= Data =
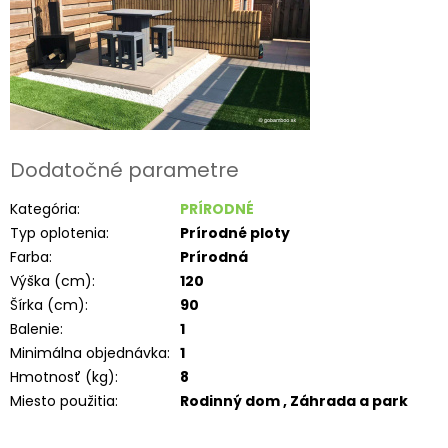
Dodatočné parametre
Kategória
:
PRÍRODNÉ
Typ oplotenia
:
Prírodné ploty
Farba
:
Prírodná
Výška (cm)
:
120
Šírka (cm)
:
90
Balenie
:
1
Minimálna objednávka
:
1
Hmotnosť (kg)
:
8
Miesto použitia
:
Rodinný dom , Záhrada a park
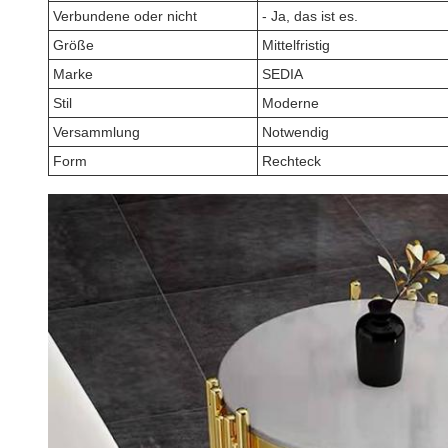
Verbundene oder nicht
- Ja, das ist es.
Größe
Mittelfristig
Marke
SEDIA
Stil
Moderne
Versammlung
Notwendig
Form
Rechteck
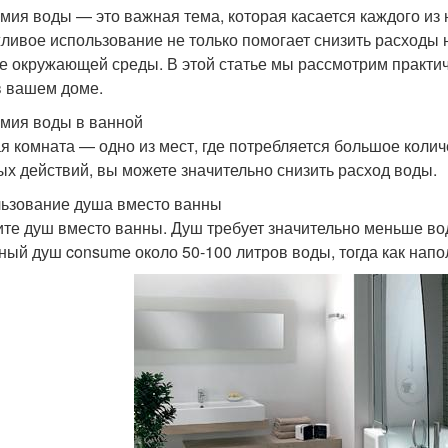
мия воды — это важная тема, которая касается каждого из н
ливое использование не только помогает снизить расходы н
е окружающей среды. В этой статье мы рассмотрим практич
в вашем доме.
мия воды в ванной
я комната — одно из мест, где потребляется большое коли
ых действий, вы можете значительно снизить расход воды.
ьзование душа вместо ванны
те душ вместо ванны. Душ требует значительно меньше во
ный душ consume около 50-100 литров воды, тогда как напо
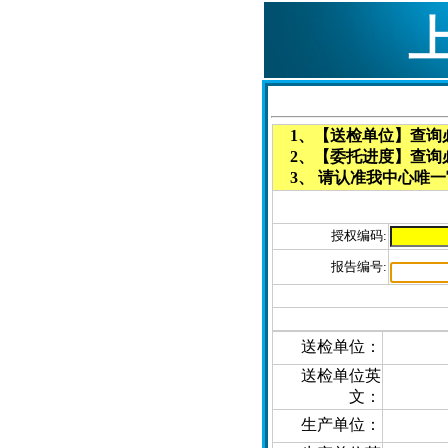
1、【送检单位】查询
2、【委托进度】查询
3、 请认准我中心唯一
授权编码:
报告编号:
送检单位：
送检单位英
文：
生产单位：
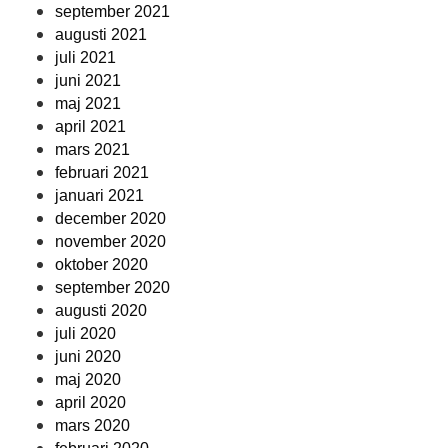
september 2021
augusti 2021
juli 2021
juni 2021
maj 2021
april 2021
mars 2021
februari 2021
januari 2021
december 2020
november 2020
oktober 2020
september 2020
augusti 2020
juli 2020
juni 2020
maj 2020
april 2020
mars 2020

...

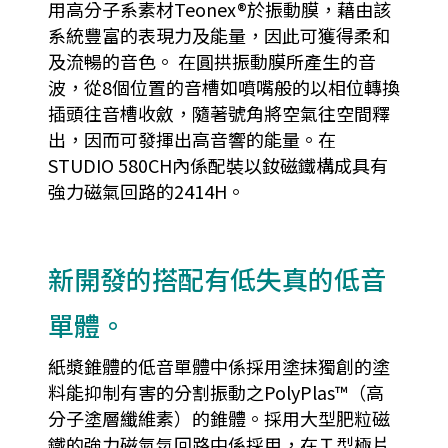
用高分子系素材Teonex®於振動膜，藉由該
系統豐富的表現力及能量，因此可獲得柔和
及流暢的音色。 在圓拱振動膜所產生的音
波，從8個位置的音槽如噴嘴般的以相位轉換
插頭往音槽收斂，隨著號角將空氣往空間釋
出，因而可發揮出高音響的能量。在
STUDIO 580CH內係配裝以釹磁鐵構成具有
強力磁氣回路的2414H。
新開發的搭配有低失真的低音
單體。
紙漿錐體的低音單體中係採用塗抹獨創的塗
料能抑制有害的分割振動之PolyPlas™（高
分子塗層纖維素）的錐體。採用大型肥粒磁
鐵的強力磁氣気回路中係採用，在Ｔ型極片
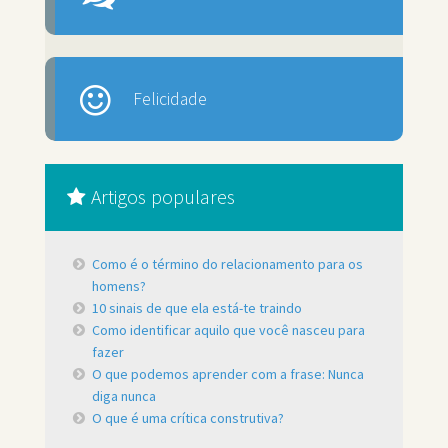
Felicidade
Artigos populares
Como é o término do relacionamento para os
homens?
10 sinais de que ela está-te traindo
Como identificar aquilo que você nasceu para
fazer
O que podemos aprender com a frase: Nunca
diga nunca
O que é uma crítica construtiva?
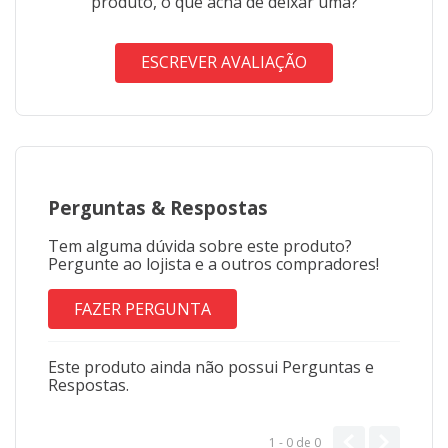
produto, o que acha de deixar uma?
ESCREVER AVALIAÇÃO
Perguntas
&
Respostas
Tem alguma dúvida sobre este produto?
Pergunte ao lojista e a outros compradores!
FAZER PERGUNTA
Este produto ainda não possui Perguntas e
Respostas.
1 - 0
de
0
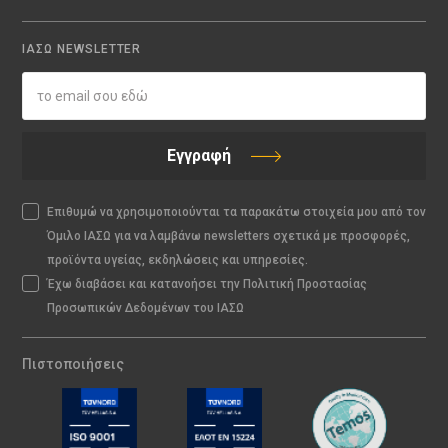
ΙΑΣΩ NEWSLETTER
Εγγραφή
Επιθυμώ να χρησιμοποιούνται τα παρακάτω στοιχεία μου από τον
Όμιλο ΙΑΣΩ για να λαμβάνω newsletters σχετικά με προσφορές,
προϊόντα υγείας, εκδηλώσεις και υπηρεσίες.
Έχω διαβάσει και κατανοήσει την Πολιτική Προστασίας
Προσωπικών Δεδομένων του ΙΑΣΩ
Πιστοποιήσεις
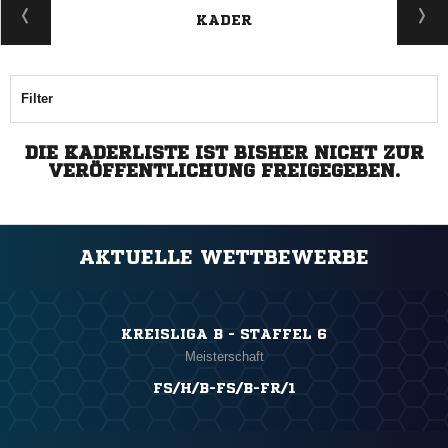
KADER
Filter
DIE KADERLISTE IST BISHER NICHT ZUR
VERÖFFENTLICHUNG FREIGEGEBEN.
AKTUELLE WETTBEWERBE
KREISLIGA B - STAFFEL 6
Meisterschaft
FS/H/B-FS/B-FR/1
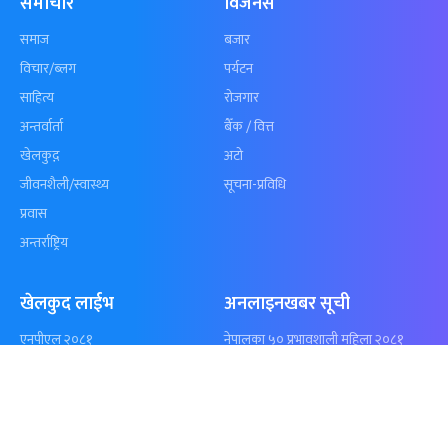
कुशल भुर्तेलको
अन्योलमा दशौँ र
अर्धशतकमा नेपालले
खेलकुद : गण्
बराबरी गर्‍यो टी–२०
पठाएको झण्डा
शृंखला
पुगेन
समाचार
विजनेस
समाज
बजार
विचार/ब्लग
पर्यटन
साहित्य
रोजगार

= Exercise directions =
Find the lines above that contain the word "воды" and collect them.

= Output below =
мия воды — это важная тема, которая касается каждого из н
мия воды в ванной
ых действий, вы можете значительно снизить расход воды.
ный душ consume около 50-100 литров воды, тогда как напо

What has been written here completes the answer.